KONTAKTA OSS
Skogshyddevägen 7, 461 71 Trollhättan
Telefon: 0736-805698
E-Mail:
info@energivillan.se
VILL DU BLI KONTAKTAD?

▬▬▬

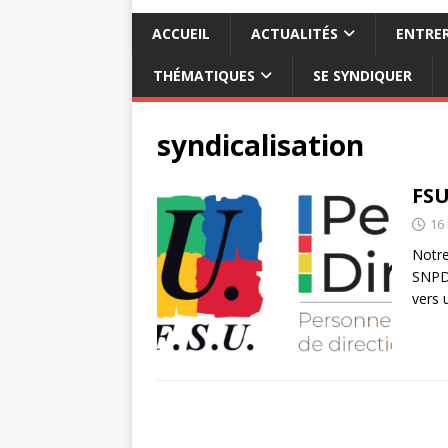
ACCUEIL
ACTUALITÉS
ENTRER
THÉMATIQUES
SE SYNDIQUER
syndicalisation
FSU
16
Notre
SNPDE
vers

▬▬▬

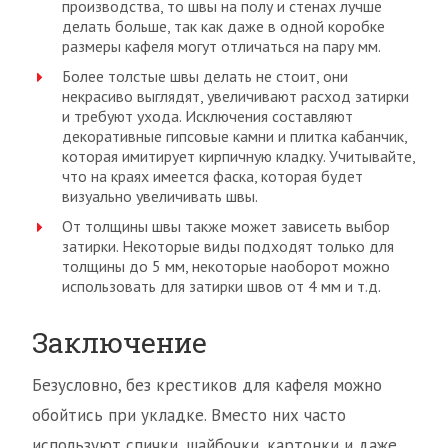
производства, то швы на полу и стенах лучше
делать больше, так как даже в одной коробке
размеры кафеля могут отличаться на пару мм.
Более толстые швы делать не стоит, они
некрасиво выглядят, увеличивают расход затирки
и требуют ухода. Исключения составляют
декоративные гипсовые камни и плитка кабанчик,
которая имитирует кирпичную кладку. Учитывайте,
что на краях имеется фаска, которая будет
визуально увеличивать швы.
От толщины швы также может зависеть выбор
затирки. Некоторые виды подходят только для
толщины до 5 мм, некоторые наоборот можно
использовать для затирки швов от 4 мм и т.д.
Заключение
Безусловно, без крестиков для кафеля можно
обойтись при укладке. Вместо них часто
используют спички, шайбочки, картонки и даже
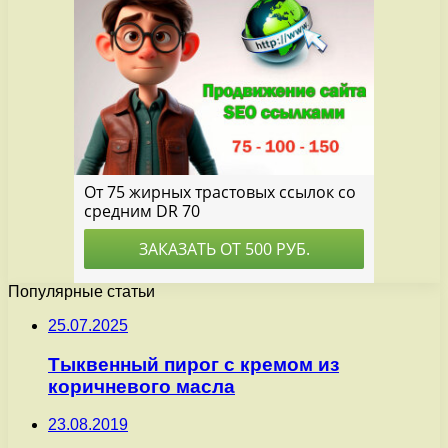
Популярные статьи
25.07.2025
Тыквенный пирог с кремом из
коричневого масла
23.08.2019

▬▬▬

| Work request |
Beginning with the line above that contains "что на краях имеется фаска, которая будет", copy each line exactly up to and including the line that contains "используют спички, шайбочки, картонки и даже", and go no further.

| Written solution |
что на краях имеется фаска, которая будет
визуально увеличивать швы.
От толщины швы также может зависеть выбор
затирки. Некоторые виды подходят только для
толщины до 5 мм, некоторые наоборот можно
использовать для затирки швов от 4 мм и т.д.
Заключение
Безусловно, без крестиков для кафеля можно
обойтись при укладке. Вместо них часто
используют спички, шайбочки, картонки и даже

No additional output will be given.